Noriben – The Recipe for Fortune (のんちゃんのり弁, Akira Ogata, 2009)

noribenIt used to be that movies about marital discord typically ended in a tearful reconciliation and the promise of greater love and understanding between two people who’ve taken a vow to spend their lives together. These endings reinforce the importance of the traditional family which is, after all, what a lot of Japanese cinema is based on. However, times have changed and now there’s more room for different narratives – stories of women who’ve had enough with their useless, deadbeat man children and decide to make a go of things on their own.

So it is for the heroine of Noriben: The Recipe for Fortune (のんちゃんのり弁, Nonchan Noriben). Inspired by Kiwa Irie’s popular manga, Noriben follows the adventures of Komaki – a woman in her early 30s who gets her daughter dressed for school one morning but secretly takes her to the train station instead where they board a train headed for Komaki’s hometown. Having left her husband who has literary aspirations and consequently no job (the couple were living off, and with, his parents), Komaki has no firm plans other than moving back in with mother. Used to living off scraps and leftovers, she knows how to make her food go further and is also an excellent cook so the unusual layered bento boxes she makes for her little girl, Noriko, prove a big hit with the kids, and later the staff, at the local school.

Hooking back up with a former crush and now local photographer, Komaki ends up tasting the best meal of her life at a tiny eatery and suddenly hatches on the idea of opening a mini bento shop of her own. Of course, it’s a steep learning curve especially for a woman in her thirties with almost no work experience and no real knowledge of how to set up and run a business which is completely leaving aside the need to hone her cookery skills. If there’s one thing you can say about Komaki, it’s that once she’s set her mind on something she will make it happen and so her new life in her old town is just beginning.

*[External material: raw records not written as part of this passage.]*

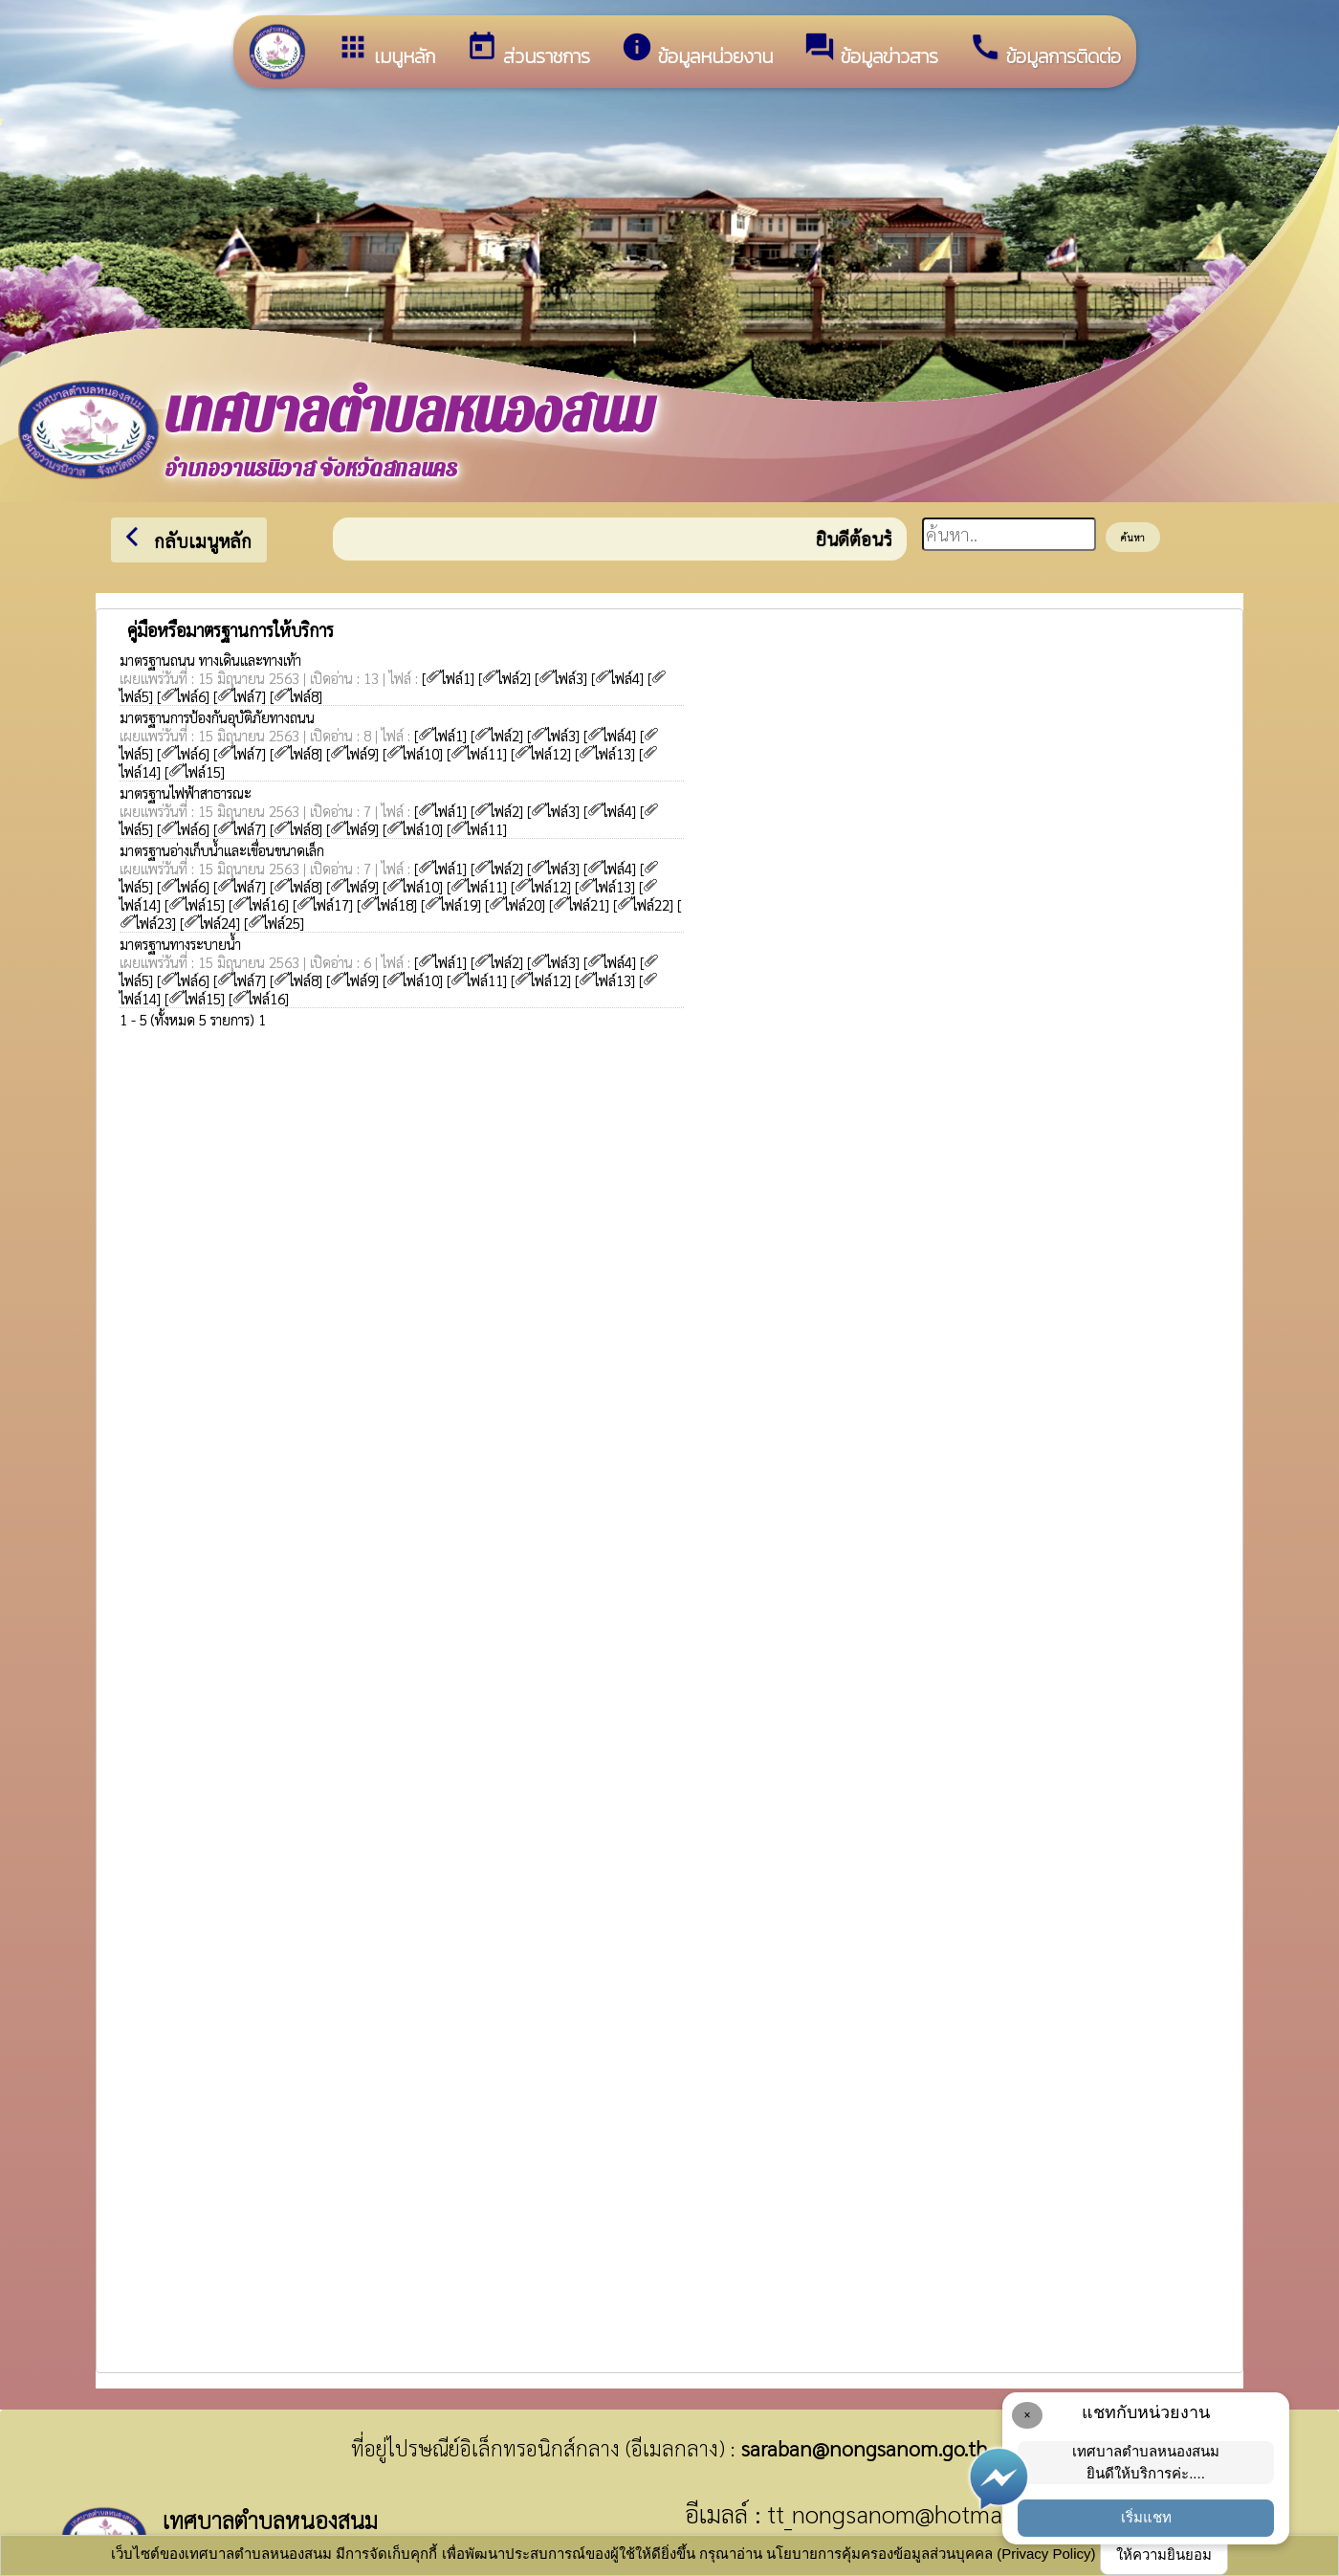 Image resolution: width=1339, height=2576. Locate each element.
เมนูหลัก (386, 51)
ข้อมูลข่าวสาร (870, 51)
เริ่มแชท (1146, 2517)
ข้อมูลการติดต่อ (1045, 51)
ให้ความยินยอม (1164, 2554)
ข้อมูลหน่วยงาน (697, 51)
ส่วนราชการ (528, 51) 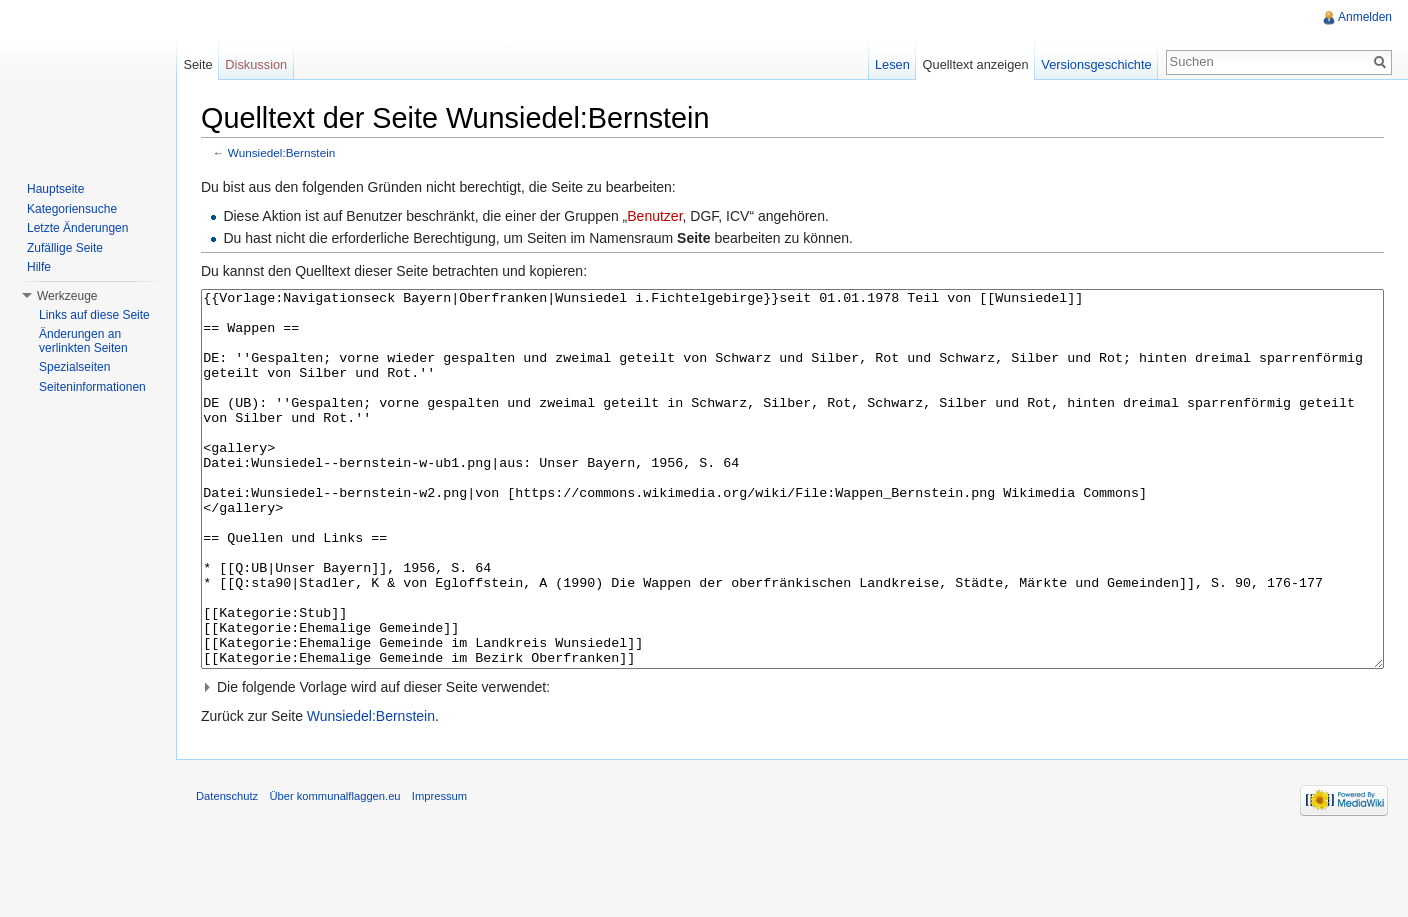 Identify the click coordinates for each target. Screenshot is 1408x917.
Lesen (892, 64)
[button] (792, 762)
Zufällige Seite (65, 248)
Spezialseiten (74, 367)
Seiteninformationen (92, 387)
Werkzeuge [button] (67, 296)
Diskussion (256, 64)
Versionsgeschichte (1096, 64)
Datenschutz (227, 871)
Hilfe (39, 267)
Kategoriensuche (72, 209)
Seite (197, 64)
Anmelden (1365, 17)
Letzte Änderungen (77, 228)
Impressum (439, 871)
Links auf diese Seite (94, 315)
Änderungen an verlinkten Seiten (83, 341)
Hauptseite (55, 189)
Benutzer (654, 216)
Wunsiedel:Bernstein (282, 152)
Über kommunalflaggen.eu (334, 871)
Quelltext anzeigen (976, 64) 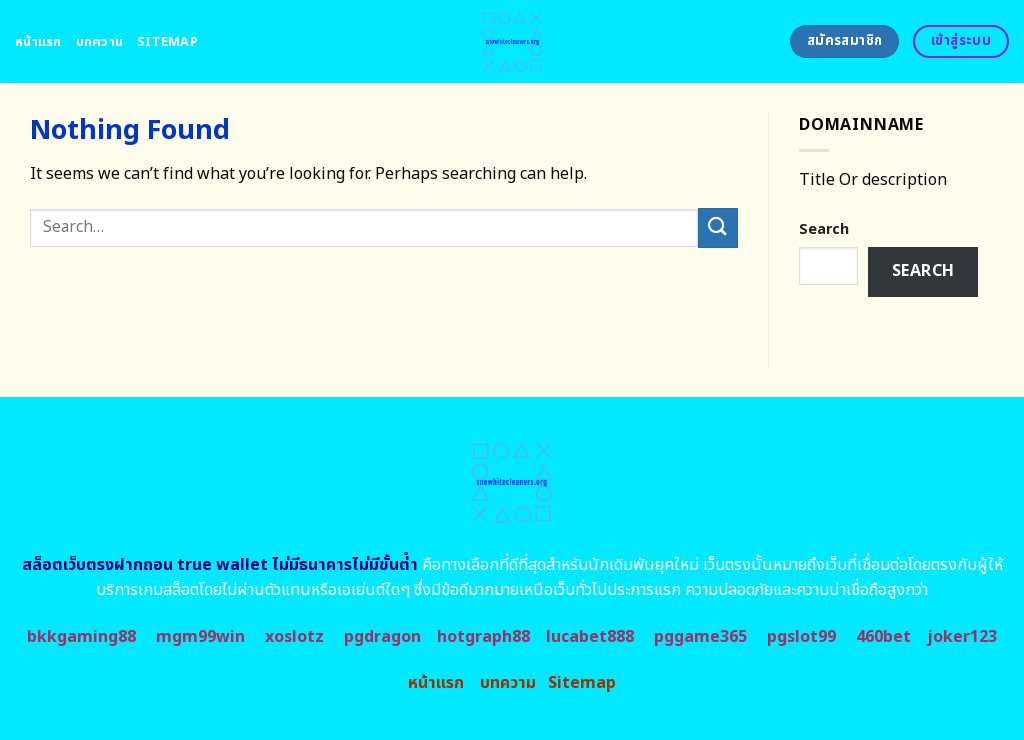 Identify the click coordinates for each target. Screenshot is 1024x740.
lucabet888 (590, 637)
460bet (883, 637)
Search (824, 229)
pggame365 (700, 637)
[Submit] (718, 227)
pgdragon (382, 637)
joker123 (962, 637)
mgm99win (200, 637)
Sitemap (167, 42)
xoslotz (294, 637)
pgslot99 (801, 637)
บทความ (100, 42)
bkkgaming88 (81, 637)
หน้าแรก (38, 42)
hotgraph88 (483, 637) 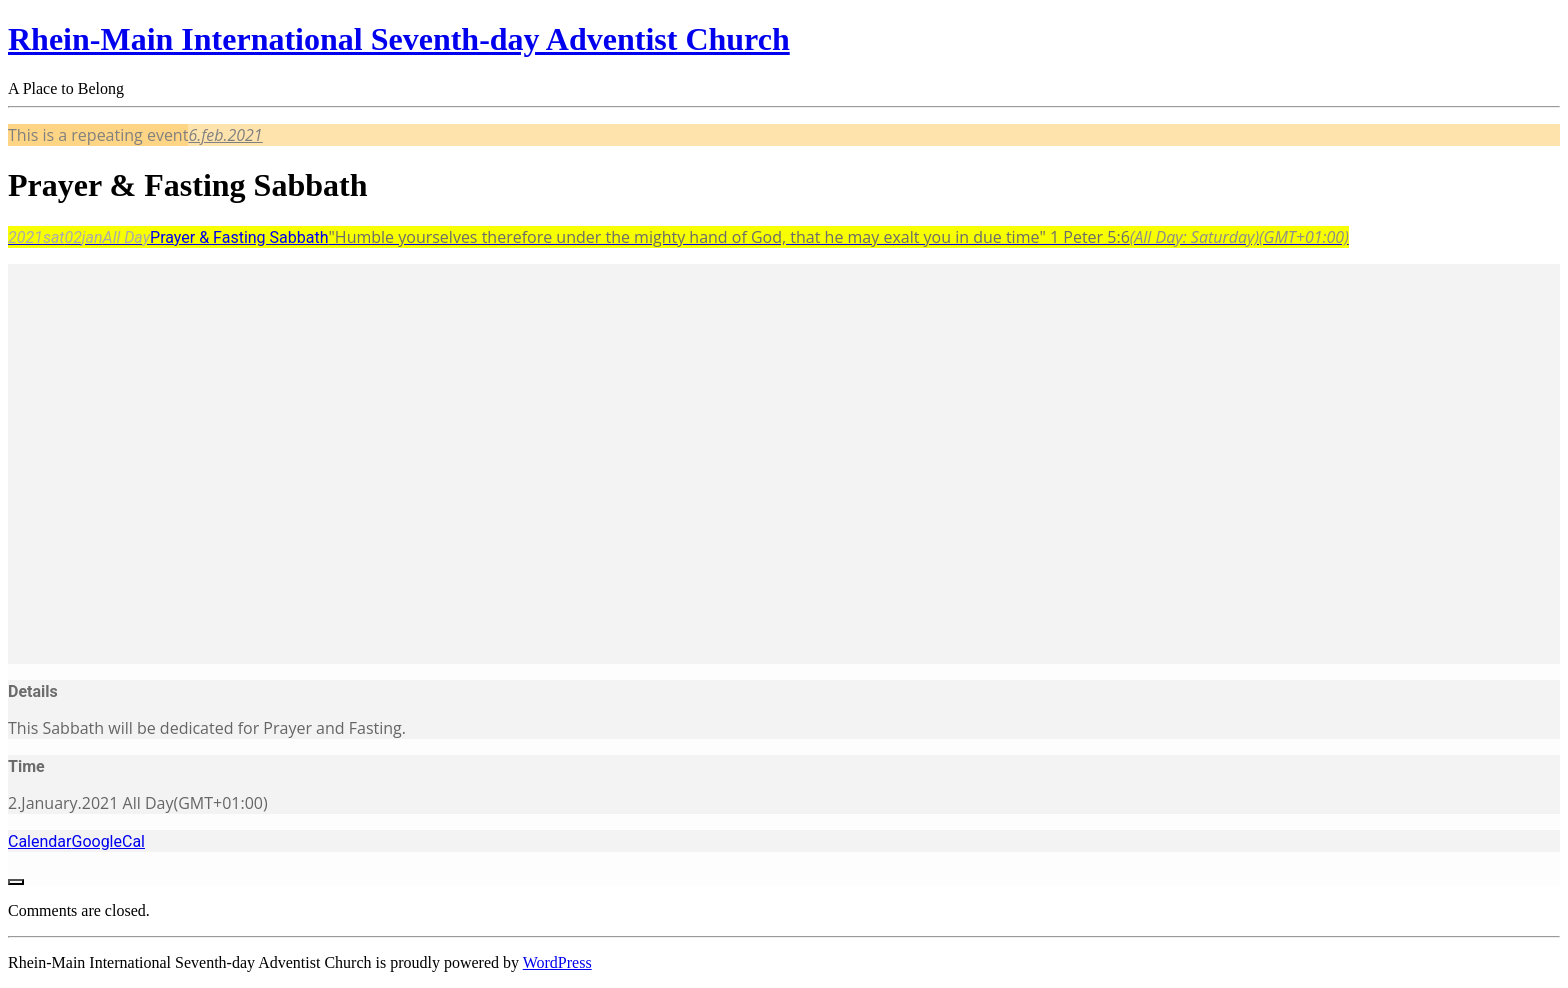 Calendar (39, 841)
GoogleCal (108, 841)
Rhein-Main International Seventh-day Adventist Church (399, 39)
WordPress (557, 962) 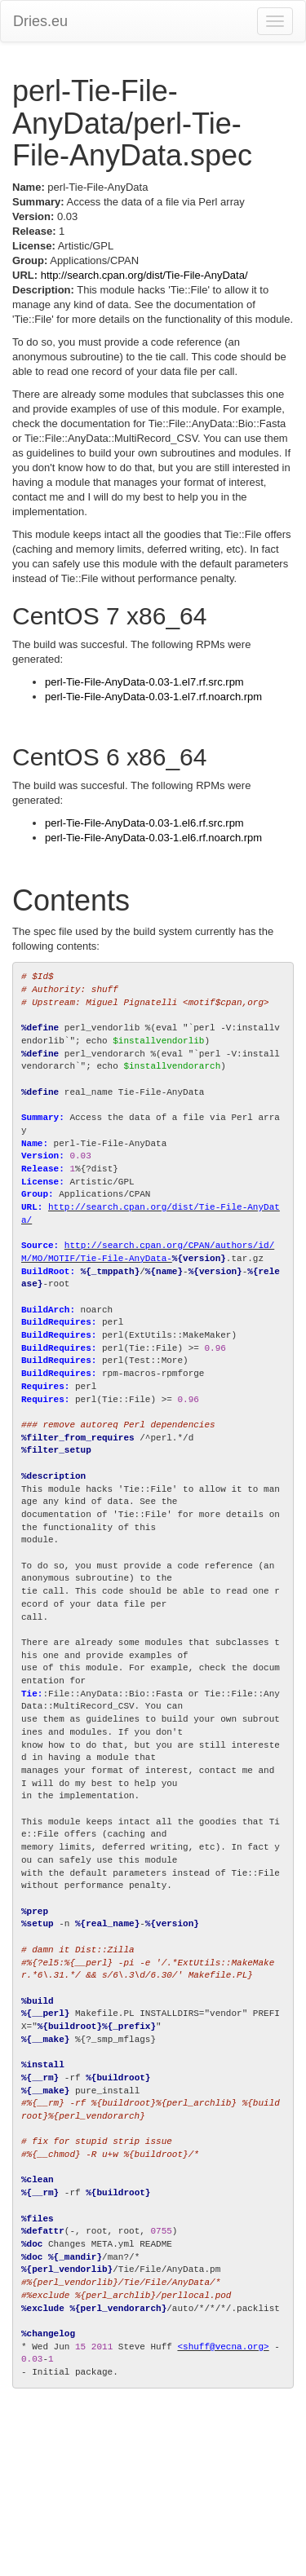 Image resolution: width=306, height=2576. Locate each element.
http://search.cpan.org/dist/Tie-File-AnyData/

Noriben addresses a lot of themes which are becoming fairly common at the moment including the “boomerang daughter” who suddenly arrives home following the breakdown of a marriage. Komaki’s soon to be ex-husband is not an enticing proposition and it seems that most, if not all, of what she says about him is true. He’s a layabout whose dreams of becoming an author are very unlikely to come true and, as his parents seem content to go on supporting him, his promises of getting a real job are most likely hollow too. There’s no real idea of the couple reconciling and when the husband suddenly turns up and starts behaving in an irresponsible way the situation ends in a bizarre marital street fight which does at least seem to clarify for the pair that their marriage really is well and truly over.

Komaki begins a tentative romance with her high school crush Takeo who took over his family’s photography studio though with the advent of digital technology and home printing the shop’s days are numbered. However, Komaki’s uncertain marriage status and Takeo’s diffidence both prove stumbling blocks to the path of romantic bliss and the film seems to imply that Komaki’s own headstrong character is also a problem when it comes to building relationships. Here, the film doesn’t quite know what it wants to say. Perhaps wanting to emphasise Komaki’s strides towards becoming a truly independent woman, it has her side step romantic entanglements but it also seems to declare the need for choice where there isn’t one.

In essence Noriben is a perfectly pleasant, if slightly bland, film that meanders its ways towards a bittersweet ending. Presumably intended to be a celebration of female empowerment as this ordinary woman makes a break from an unrewarding relationship to prove that she can do better on her own, the film only partly fulfils this message as it also comes with an air of sadness and sacrifice where Komaki also has to give up on various other parts of life in order to pursue her dream. That said, Noriben does offer a degree of playful comedy and down home style wisdom that make it a fairly enjoyable, if forgettable, experience.


Reviewed as part of the Japan Foundation Touring Film Programme 2016.